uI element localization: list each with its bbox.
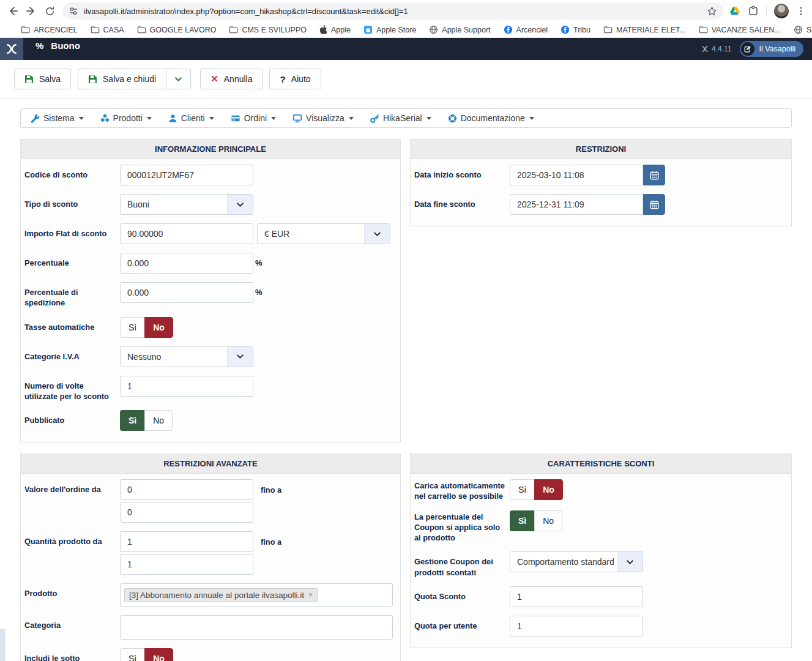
times-used-input[interactable] [120,376,253,397]
field-label: Numero di volte utilizzate per lo sconto [23,376,120,402]
folder-icon [603,25,613,34]
field-label: Carica automaticamente nel carrello se p… [413,479,510,502]
category-select-box[interactable] [120,615,393,640]
life-ring-icon [448,114,457,123]
save-dropdown-toggle[interactable] [166,69,191,89]
bookmark-skype[interactable]: Skype [794,25,812,34]
menu-visualizza[interactable]: Visualizza [292,113,354,123]
action-toolbar: Salva Salva e chiudi ✕ Annulla ? Aiuto [0,60,812,99]
browser-toolbar: ilvasapolli.it/administrator/index.php?o… [0,0,812,22]
bookmark-materiale-folder[interactable]: MATERIALE ELET... [603,25,686,34]
flat-amount-input[interactable] [120,223,253,244]
caret-down-icon [79,117,84,120]
vat-category-select[interactable]: Nessuno [120,346,253,367]
percent-suffix: % [255,282,263,297]
menu-sistema[interactable]: Sistema [31,113,84,123]
product-select-box[interactable]: [3] Abbonamento annuale al portale ilvas… [120,583,393,607]
menu-hikaserial[interactable]: HikaSerial [370,113,431,123]
toggle-no-option[interactable]: No [144,317,173,338]
browser-menu-dots-icon[interactable] [796,6,806,16]
site-settings-tune-icon[interactable] [69,6,78,16]
bookmark-arcenciel-folder[interactable]: ARCENCIEL [21,25,78,34]
panel-title: INFORMAZIONE PRINCIPALE [21,140,400,159]
joomla-logo-square[interactable] [0,38,23,60]
bookmark-apple-support[interactable]: Apple Support [429,25,490,34]
product-qty-from-input[interactable] [120,531,253,552]
shipping-percentage-input[interactable] [120,282,253,303]
percentage-input[interactable] [120,253,253,274]
toggle-yes-option[interactable]: Sì [510,479,534,500]
product-qty-to-input[interactable] [120,554,253,575]
menu-documentazione[interactable]: Documentazione [448,113,534,123]
forward-button[interactable] [22,2,40,20]
panel-informazione-principale: INFORMAZIONE PRINCIPALE Codice di sconto… [20,139,401,443]
quota-per-user-input[interactable] [510,616,643,637]
order-value-to-input[interactable] [120,502,253,523]
bookmark-apple-store[interactable]: Apple Store [363,25,416,34]
end-date-input[interactable] [510,194,643,215]
toggle-yes-option[interactable]: Sì [510,510,534,531]
field-label: Percentuale di spedizione [23,282,120,308]
folder-icon [91,25,100,34]
caret-down-icon [147,117,152,120]
start-date-calendar-button[interactable] [643,165,665,185]
currency-select[interactable]: € EUR [257,223,390,244]
toggle-yes-option[interactable]: Sì [120,410,144,431]
toggle-no-option[interactable]: No [144,648,173,661]
menu-ordini[interactable]: Ordini [231,113,276,123]
discount-code-input[interactable] [120,165,253,185]
bookmark-google-lavoro-folder[interactable]: GOOGLE LAVORO [137,25,217,34]
start-date-input[interactable] [510,165,643,185]
panel-title: RESTRIZIONI AVANZATE [21,454,400,474]
back-button[interactable] [4,2,22,20]
cancel-button[interactable]: ✕ Annulla [200,69,263,89]
field-label: Data fine sconto [413,194,510,215]
quota-input[interactable] [510,586,643,607]
user-menu-button[interactable]: Il Vasapolli [740,41,803,57]
field-label: Data inizio sconto [413,165,510,185]
extensions-icon[interactable] [748,6,759,17]
facebook-icon [504,25,513,34]
folder-icon [21,25,30,34]
save-close-button[interactable]: Salva e chiudi [78,69,166,89]
menu-clienti[interactable]: Clienti [168,113,214,123]
cubes-icon [100,114,110,123]
reload-button[interactable] [40,2,59,20]
globe-icon [794,25,803,34]
menu-prodotti[interactable]: Prodotti [100,113,152,123]
toggle-no-option[interactable]: No [534,479,563,500]
end-date-calendar-button[interactable] [643,194,665,215]
toggle-no-option[interactable]: No [534,510,562,531]
coupon-management-select[interactable]: Comportamento standard [510,551,643,572]
field-label: Tasse automatiche [23,317,120,338]
bookmarks-bar: ARCENCIEL CASA GOOGLE LAVORO CMS E SVILU… [0,22,812,38]
field-label: Quota Sconto [413,586,510,607]
monitor-icon [292,114,302,123]
google-drive-icon[interactable] [729,6,740,17]
address-bar[interactable]: ilvasapolli.it/administrator/index.php?o… [62,2,723,20]
order-value-from-input[interactable] [120,479,253,500]
panel-title: RESTRIZIONI [411,140,791,159]
bookmark-tribu-fb[interactable]: Tribu [561,25,590,34]
apple-logo-icon [319,25,327,34]
bookmark-apple[interactable]: Apple [319,25,351,34]
bookmark-arcenciel-fb[interactable]: Arcenciel [504,25,548,34]
field-label: Quota per utente [413,616,510,637]
bookmark-vacanze-folder[interactable]: VACANZE SALEN... [699,25,781,34]
toggle-yes-option[interactable]: Sì [120,317,144,338]
bookmark-star-icon[interactable] [707,6,717,17]
help-question-icon: ? [280,74,285,84]
toggle-yes-option[interactable]: Sì [120,648,144,661]
field-label: Codice di sconto [23,165,120,185]
bookmark-casa-folder[interactable]: CASA [91,25,124,34]
product-tag: [3] Abbonamento annuale al portale ilvas… [124,588,318,602]
include-subcategories-toggle: Sì No [120,648,173,661]
profile-avatar[interactable] [774,4,789,18]
save-button[interactable]: Salva [14,69,71,89]
toggle-no-option[interactable]: No [144,410,173,431]
remove-tag-icon[interactable]: × [308,591,313,599]
discount-type-select[interactable]: Buoni [120,194,253,215]
bookmark-cms-sviluppo-folder[interactable]: CMS E SVILUPPO [229,25,307,34]
url-text: ilvasapolli.it/administrator/index.php?o… [84,7,707,16]
help-button[interactable]: ? Aiuto [269,69,321,89]
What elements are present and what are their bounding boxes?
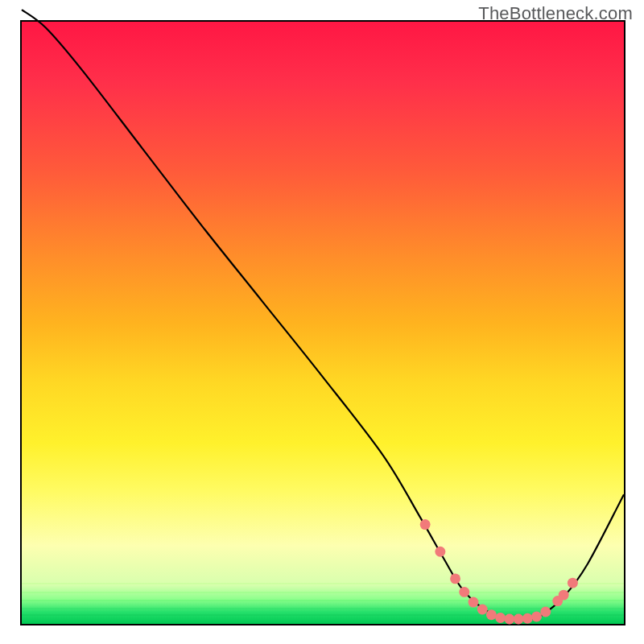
data-marker bbox=[469, 597, 479, 608]
data-marker bbox=[486, 609, 497, 620]
data-marker bbox=[504, 614, 514, 625]
marker-group bbox=[420, 519, 578, 624]
data-marker bbox=[420, 519, 431, 530]
data-marker bbox=[540, 607, 551, 617]
data-marker bbox=[522, 613, 533, 624]
data-marker bbox=[531, 612, 542, 622]
data-marker bbox=[450, 573, 460, 584]
data-marker bbox=[459, 587, 469, 597]
data-marker bbox=[435, 547, 445, 557]
watermark-text: TheBottleneck.com bbox=[478, 3, 633, 24]
data-marker bbox=[568, 578, 578, 588]
data-marker bbox=[477, 605, 488, 615]
chart-svg bbox=[22, 22, 624, 624]
chart-frame bbox=[20, 20, 625, 625]
data-marker bbox=[514, 614, 524, 625]
data-marker bbox=[559, 590, 569, 601]
bottleneck-curve bbox=[22, 10, 624, 619]
data-marker bbox=[495, 613, 506, 623]
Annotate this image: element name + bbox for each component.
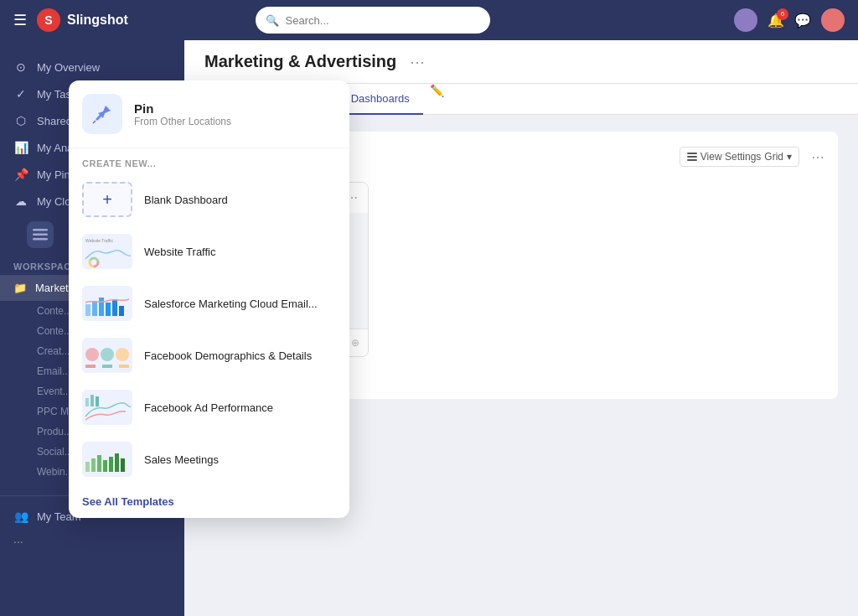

========

BRIEF: For the word "chiudi", count how many lines of the entries contain it; give the number and nothing more.

WRITTEN REPLY: 2